The next morning his comrades found him lying in the snow motionless and presumed him dead.

"When they rolled me over they saw those two grenades with the pins pulled, boy they rolled me back real quick," he said.

Moments later, they saw him move, but in the sub-zero temperatures his hands had frozen to the grenades.

Medics tried to thaw his hands by rubbing snow over them while his comrades looked for grenade pins to stick back in the live grenades.

In the medical tents when he recovered consciousness, he was given a shot of whiskey.

"They gave me a shot of that stuff and man, it was paradise.

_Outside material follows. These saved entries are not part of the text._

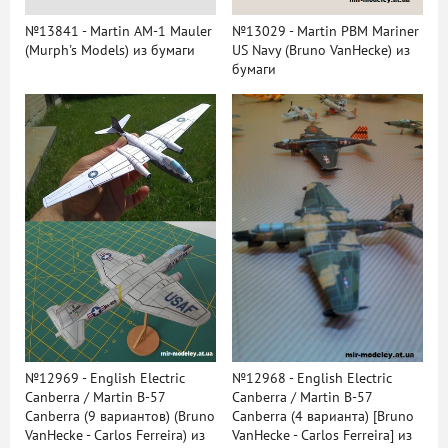
№13841 - Martin AM-1 Mauler
№13029 - Martin PBM Mariner
(Murph's Models) из бумаги
US Navy (Bruno VanHecke) из
бумаги
№12969 - English Electric
№12968 - English Electric
Canberra / Martin B-57
Canberra / Martin B-57
Canberra (9 вариантов) (Bruno
Canberra (4 варианта) [Bruno
VanHecke - Carlos Ferreira) из
VanHecke - Carlos Ferreira] из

And that's the only time in my life I've ever enjoyed a shot of whisky," he said.

The medics were able to remove the grenades from his hands, but a large portion of his skin came with it.

"I don't know what happened to my buddy," he said.

The blast gave Lynn a concussion so that he was not aware of who he was or where he was, his hands were still raw and he could barely walk. In December, because of his injuries he was transported to Japan, where he remained for the next two years.

"When I got to the hospital they saw my dog tags and saw who I was," I was just blank.

A CB operator radioed back to the states to contact his parents telling them he was alright.

His parents received a telegram two weeks earlier telling them their son was listed as missing in action.

After two years in Japan he came back to the United States on the U.S.S. Mayfield, the same ship that had taken him to Korea years earlier.

"I wouldn't take 10 million dollars for what I went through and I wouldn't want to go through it again," he said.

Lynn said while he enjoys the "thank you's" from American citizens, it's the "thank you's" from Korean families he has met in the United States that make him cry.

"It makes you feel good," he said. "It's sad, sometimes. I've had young kids come over here since the war that have never seen any of it, but have heard about it from their parents and say 'thank you,'" he said. "It means a lot to me and a lot of us vets."

Peter Paek, a Korean American and his family attended the program on Sunday and afterwards stopped to talk with the Veterans.

"If it wasn't for them, for freedom, maybe I wouldn't be here today. I really appreciate what they have done in the Koran War," Paek said.

While he didn't grow up in Korea he heard stories from family and said he understands the sacrifices made by men such as Beaty and Lynn.

"My family and I are grateful," Paek said.